4 Discussion and Conclusions

In the presented paper, we have introduced a semantic model based on privacy as contextual integrity. One limitation of our semantic model is the lack of validation by privacy engineers. This point is expected to be solved in our future work. The other limitation is the creation of relationships among classes. For some exemplary cases of privacy issues, describing the relationships becomes a difficult task due to the complexity and dependencies between classes and instances. In addition, the model does not yet cover cases such as, identifying bystanders who have not given consent and are accidentally recorded and what mitigations should be employed to reduce privacy risks; however, they are not ruled out for the next stages of model development.
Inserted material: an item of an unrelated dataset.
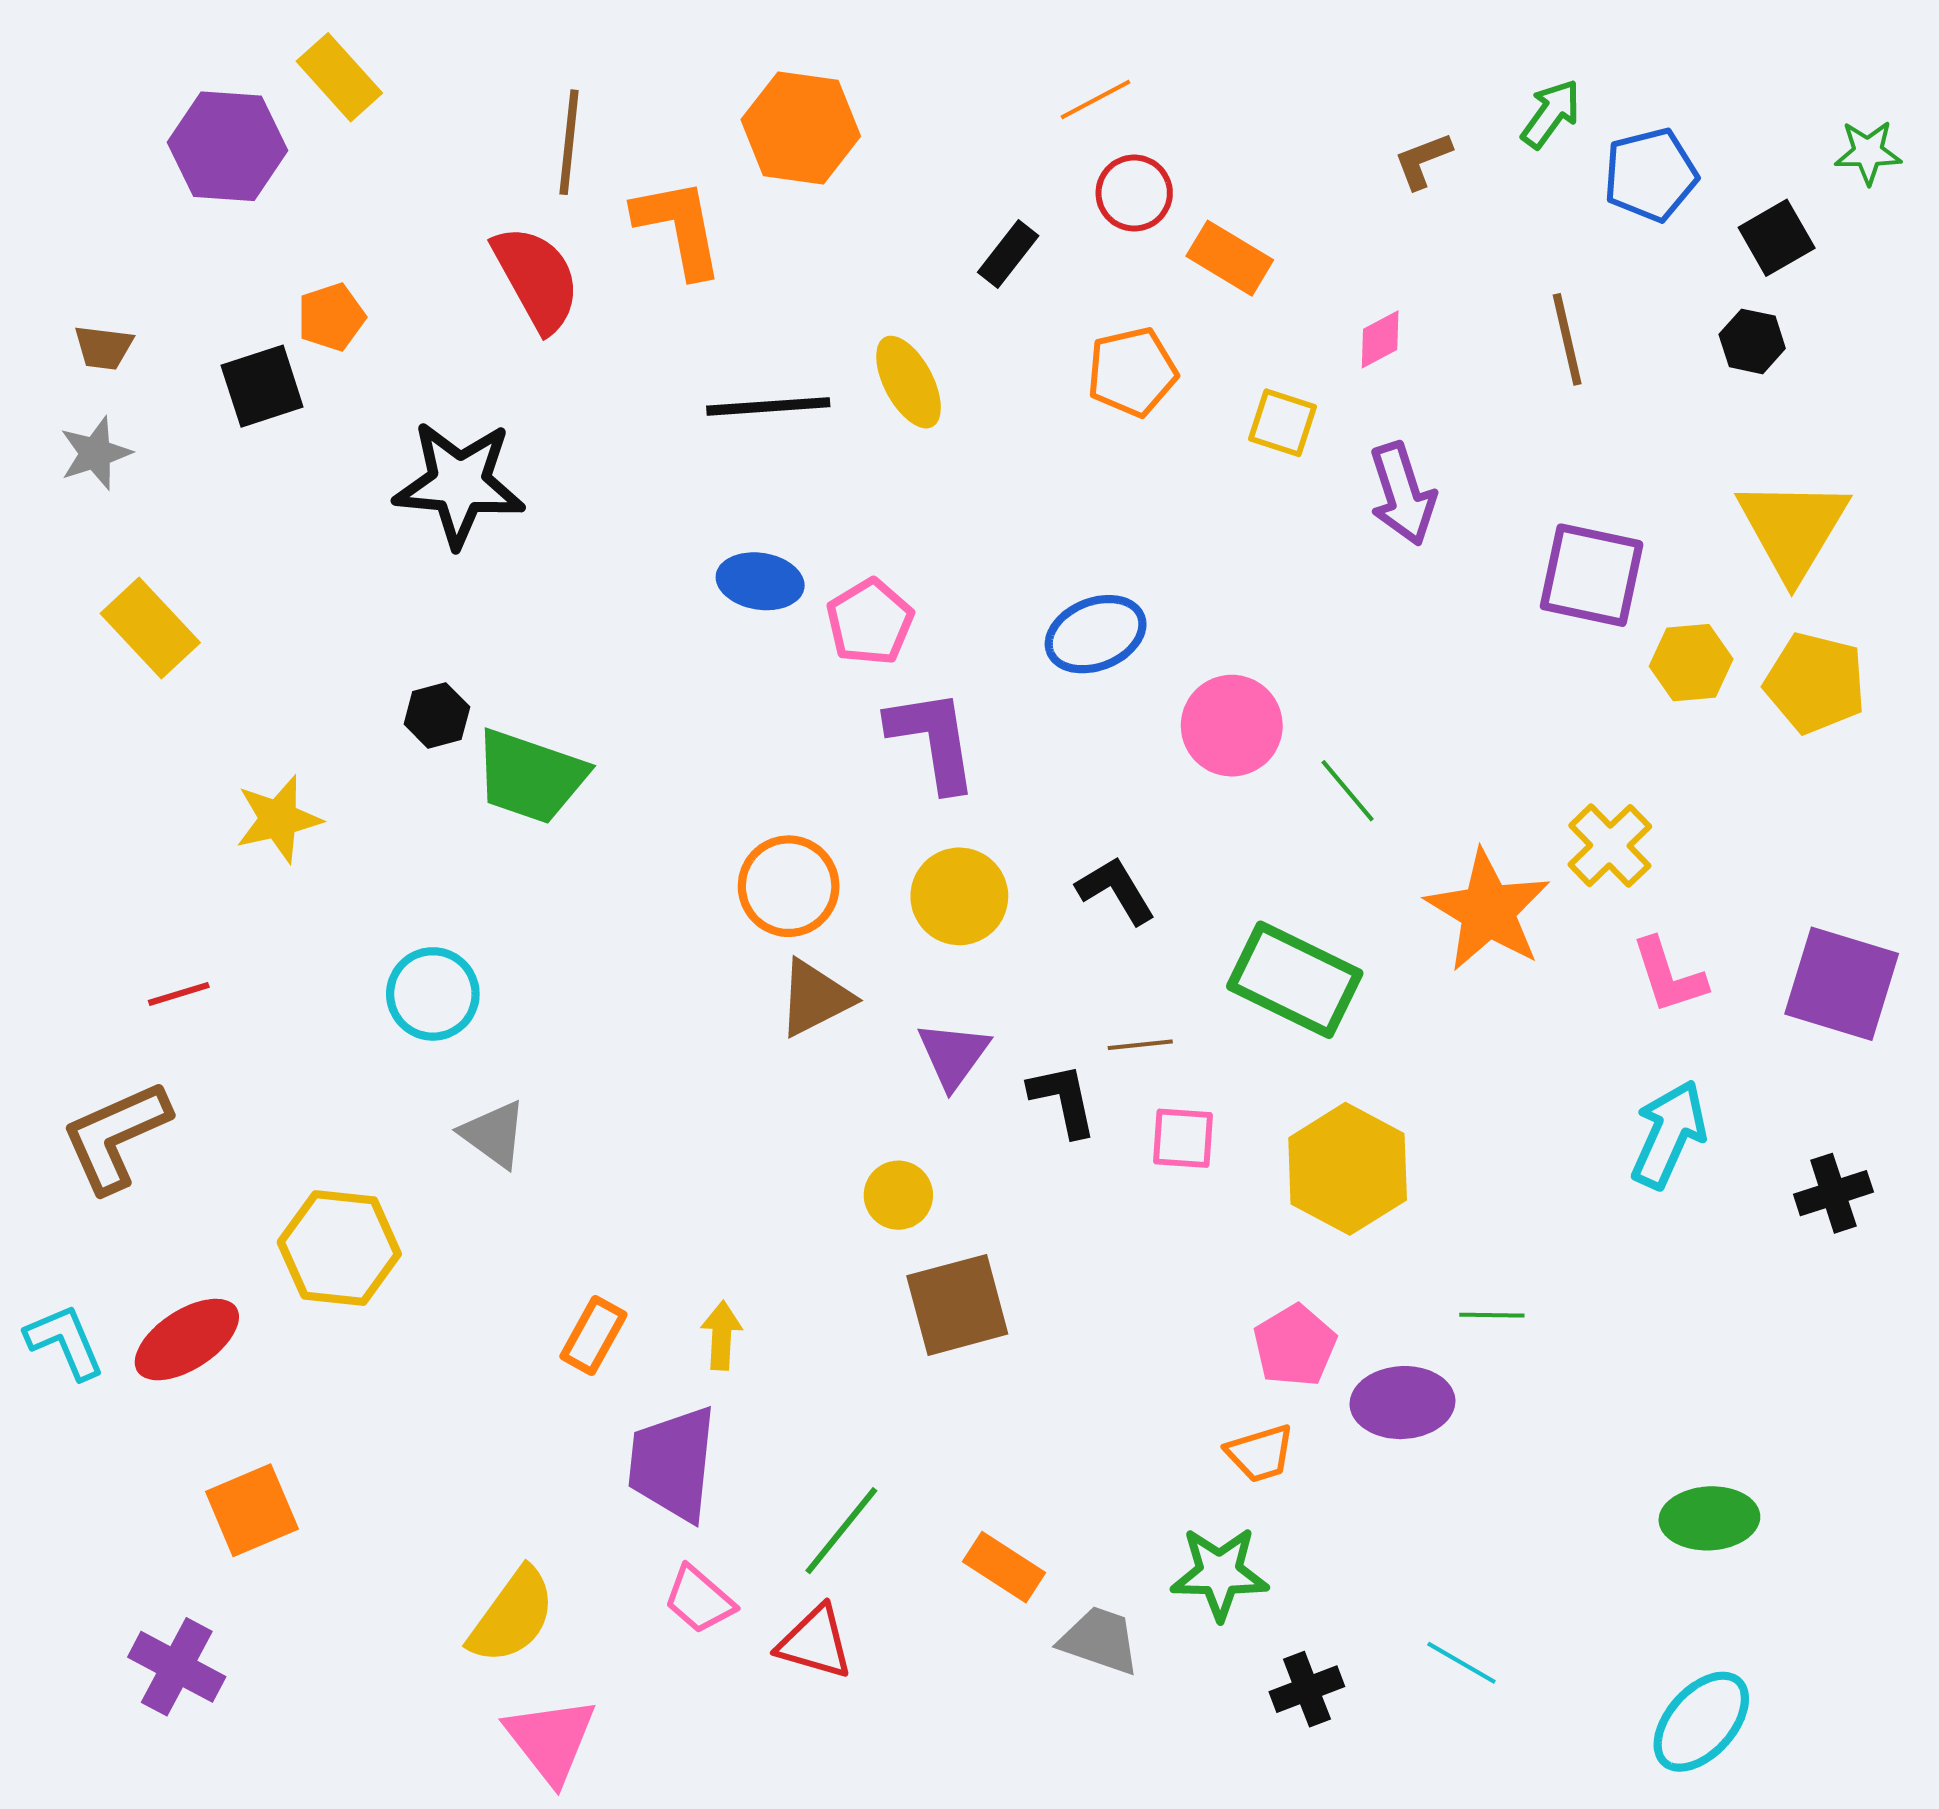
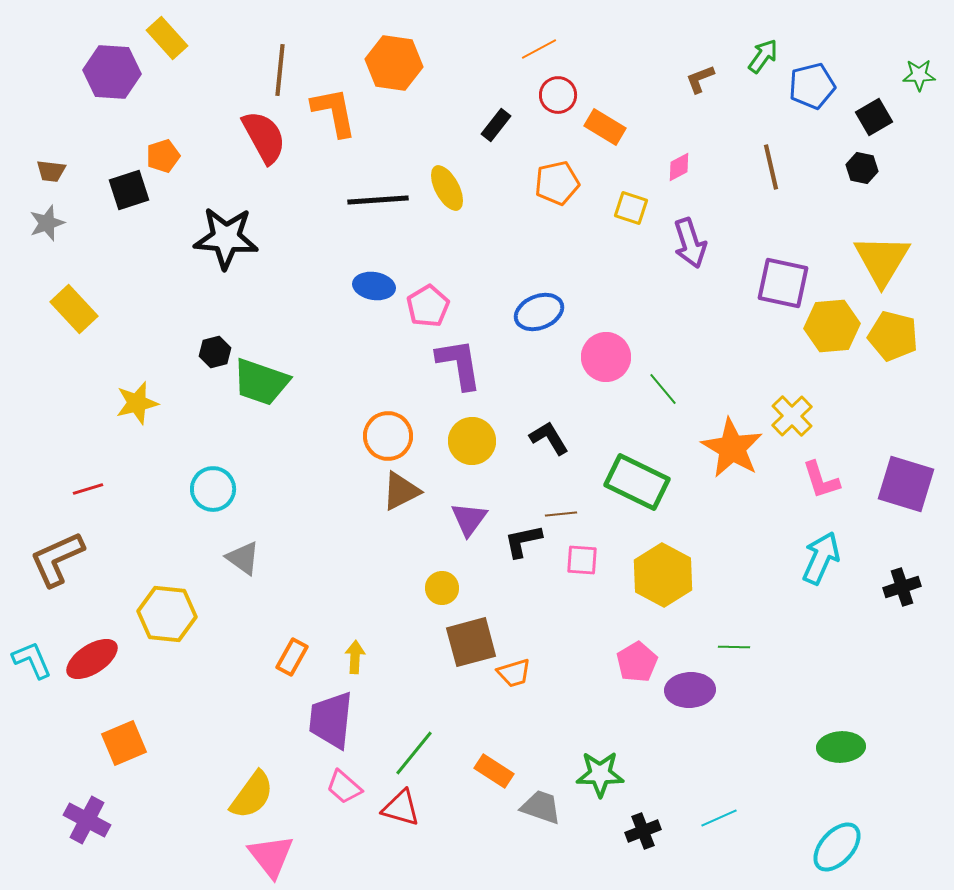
yellow hexagon: (1691, 663) -> (832, 326), size x1.4
black L-shape: (1063, 1100) -> (523, 541), turned -90
orange trapezoid: (1260, 1453) -> (514, 673), moved
cyan line: (1461, 1663) -> (719, 818), turned -54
During the literature review and creation of the model, we encountered some privacy challenges in the field. One is the inferred information (extracted information of other individuals) not provided explicitly by a single user. However, it could be extracted from the user’s data by knowledge discovery methods, which is mathematically described in [6] as a situated information flow theory. We believe that this challenge could be described in the semantic model by using instances of the classes Asset, Actions, Attributes, and Security&PrivacyIssues based on studies on knowledge discovery. The second is the description of the consequences of the privacy preferences of a social group, which may affect an individual’s privacy preferences. This problem is called Digital Exclusion, and it is discussed in [18]. Unfortunately, this particular problem is not described in the semantic model yet. Such problems seem to be closer to an ethical and philosophic issue than a technical issue. Nevertheless, the use of technology affects these issues. For these reasons, the inclusion of socio-technological models as part of the design cycle of a technological product becomes essential to achieve systems that respect social norms and the integrity of individuals.

Bridging the gap between Nissenbaum’s theory, in which privacy is understood as contextual integrity (CI), and IoT system design, we provide a preliminary version of a semantic model to understand what aspects may affect an individual’s privacy using IoT devices. The model aims to be an educational tool for professionals in business informatics during the modeling and designing process of a product which may gather sensitive data or may infer sensitive information, giving an understanding of the interaction of the product and its footprint with diverse actors (humans or machines). Moreover, the model can be helpful for organizations that conduct a privacy impact assessment, research ethics in pervasive data, and developers to get information on where and what could impact individuals’ privacy by relations among attributes, sensors, and actors. We believe that this model may also contribute to the initiative of the Software Bill of Material of the National Telecommunications and Information Administration of the US (NTIA) for enhancing transparency in software by including the influence of third-party software over users’ privacy and privacy statements, along with security vulnerabilities [13].

In the future, a further complete model of the presented may also target other groups, such as law enforcement bodies, as part of their educational training in such systems. The presented paper is a theoretical proposal and is considered for future implementation and validation as future work.